Setting some WordPress changes can also reduce the number of bots but bring added friction, which could reduce orders. The first is to turn off guest checkout, which adds another step that a bot operator or fraudster would need to code for and causes complexity in the signup process. If you then add a spam check plugin such as Cleantalk, it will block bots that other WordPress stores already identify. Lastly, limiting low orders for low-value products can slow down some bots but is risky if you expect many orders.

The final defense of your payments can be at the processor level, such as Stripe, by enabling Radar rules. A 3D secure check for bot attacks will decrease the attempts and block many fraudulent charges. It is the same with AVS checks, but by the time you do these types of reviews, it is too late. Another typical pattern may be the identical BIN, which Stripe allows for custom rules to block. When you have limitations on the processor to block repeat payments, it can eventually stop the attack, but usually, the damage is already done. This is why it is more important to be proactive about carding attacks and be on top of any attacks. We also recommend setting up alerts to notify you about spikes in orders using a solution such as Advanced Notifications.

To conclude, there are varying levels of security that should be in place to prevent and respond to carding attacks on your WooCommerce store.
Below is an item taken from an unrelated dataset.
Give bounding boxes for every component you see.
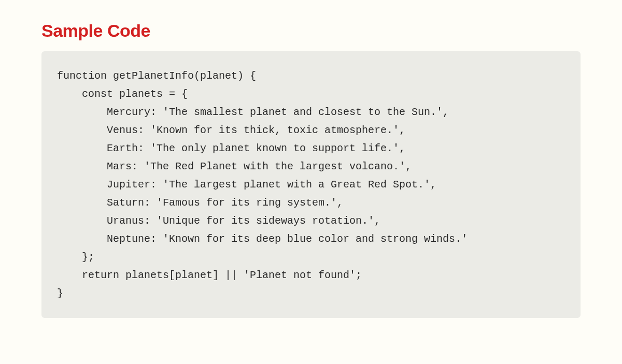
section-heading: Sample Code — [41, 21, 581, 41]
code-block: function getPlanetInfo(planet) { const p… — [41, 51, 581, 318]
The attacks can happen randomly and even be coordinated during spike holiday shopping to avoid their detection. Typically, fraudsters like to test out their stolen cards before the shopping season so they have a large arsenal ready for more significant purchases. It is critical to be aware of the types of fraud attacks and how to prevent them to maintain a healthy processor account and prevent increased chargebacks and decline rates. As seen, stopping the attacks before payment will be the best practice to save the most money for your eCommerce store.